Background: Changes in the prevalence of pneumococcal occult bacteremia (PnOB) because of pneumococcal conjugated vaccine (PCV-7) may have altered the predictive value of the complete blood count (CBC) for selected patients at risk of having occult bacteremia (OB).
Objective: To analyze the rate of OB in infants with high fever without source related to pneumococcal vaccination status and to study the yield of the CBC to identify children with OB in the era of PCV-7.
Methods: Retrospective review of 1586 children of age 3-36 months admitted to a Pediatric Emergency Department with a CBC and a blood culture performed as part of their evaluation for fever. Patients with altered urinalysis were excluded.
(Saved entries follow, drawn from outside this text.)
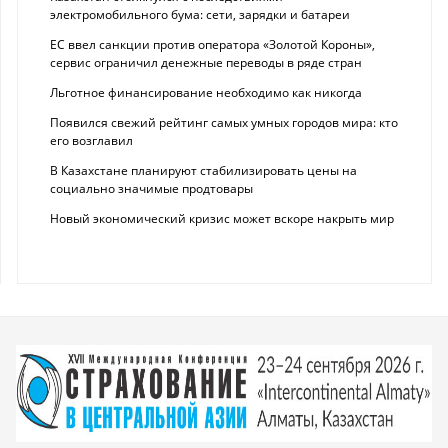
электромобильного бума: сети, зарядки и батареи
ЕС ввел санкции против оператора «Золотой Короны»,
сервис ограничил денежные переводы в ряде стран
Льготное финансирование необходимо как никогда
Появился свежий рейтинг самых умных городов мира: кто
его возглавил
В Казахстане планируют стабилизировать цены на
социально значимые продтовары
Новый экономический кризис может вскоре накрыть мир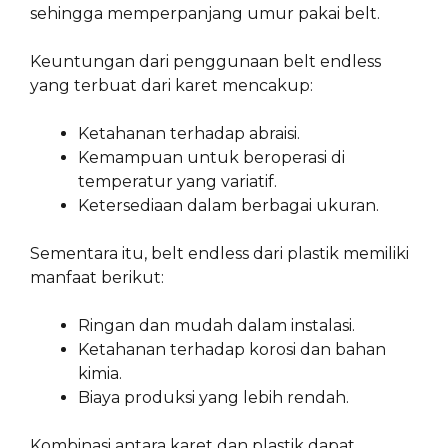
sehingga memperpanjang umur pakai belt.
Keuntungan dari penggunaan belt endless
yang terbuat dari karet mencakup:
Ketahanan terhadap abraisi.
Kemampuan untuk beroperasi di
temperatur yang variatif.
Ketersediaan dalam berbagai ukuran.
Sementara itu, belt endless dari plastik memiliki
manfaat berikut:
Ringan dan mudah dalam instalasi.
Ketahanan terhadap korosi dan bahan
kimia.
Biaya produksi yang lebih rendah.
Kombinasi antara karet dan plastik dapat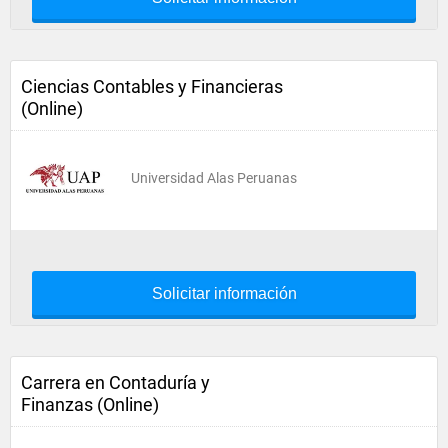
Ciencias Contables y Financieras
(Online)
Universidad Alas Peruanas
Solicitar información
Carrera en Contaduría y
Finanzas (Online)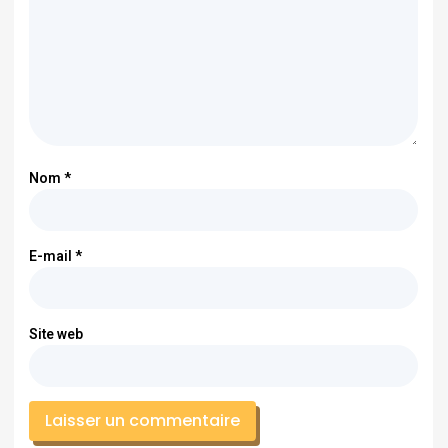
Nom
*
E-mail
*
Site web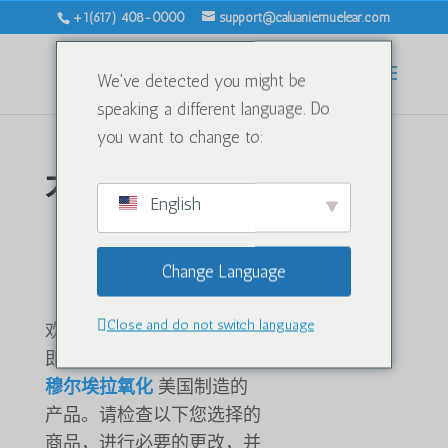
+1(617) 408-0000
support@caluaniemuelear.com
We've detected you might be
speaking a different language. Do
you want to change to:
大车
English
我的购物车 –
Caluanie Muelear
Change Language
美国制造
Close and do not switch language
欢迎加入购物车！只需几步
即可获得高品质
卡鲁阿尼·
穆尔埃拉氧化
美国制造的
产品。请检查以下您选择的
商品，进行必要的更改，并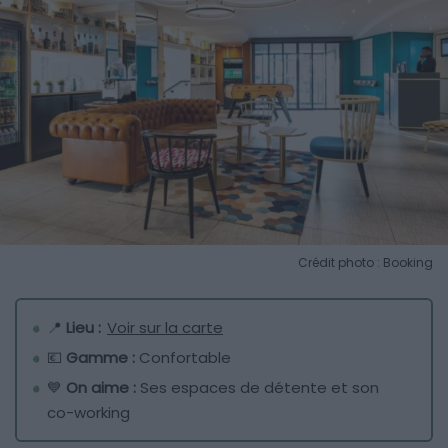
Crédit photo : Booking
📍
Lieu :
Voir sur la carte
💶
Gamme :
Confortable
💙
On aime :
Ses espaces de détente et son
co-working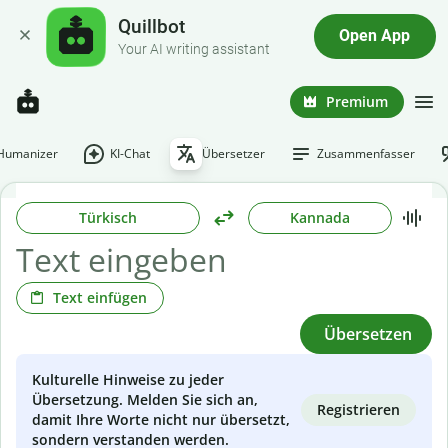
Quillbot
Open App
Your AI writing assistant
Premium
-Humanizer
KI-Chat
Übersetzer
Zusammenfasser
Türkisch
Kannada
Text einfügen
Übersetzen
Kulturelle Hinweise zu jeder
Übersetzung. Melden Sie sich an,
Registrieren
damit Ihre Worte nicht nur übersetzt,
sondern verstanden werden.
Results: Blood culture was positive in 15 (0.9%; pneumococcus 10, 0.6%). Of the 1586 children, 1040 (65.6%) showed less than 15,000 leukocytes/mm3 (2 PnOB, 0.19%). Of the 546 children with more than 15,000 leukocytes/mm3, eight had a PnOB (positive predictive value =1.46%, negative predictive value= 99.8%). Of the 1586 children, 1177 (74.2%) showed absolute neutrophil count less than 10,000/mm3 (3 PnOB, 0.25%). Of those 409 with more than 10,000 neutrophil/mm3, seven had a PnOB (positive predictive value= 1.71%, negative predictive value= 99.7%). Among the 429 children with at least two doses of PCV-7, one (0.23%) had a PnOB (vs. nine of 1090 - 0.82% - with no dose or one dose of PCV-7).
Conclusion: In the era of PCV-7, rate of PnOB is related to the pneumococcal vaccination status. The yield of the CBC is lower than in the prevaccinal era. Decisions based on CBC must be reconsidered.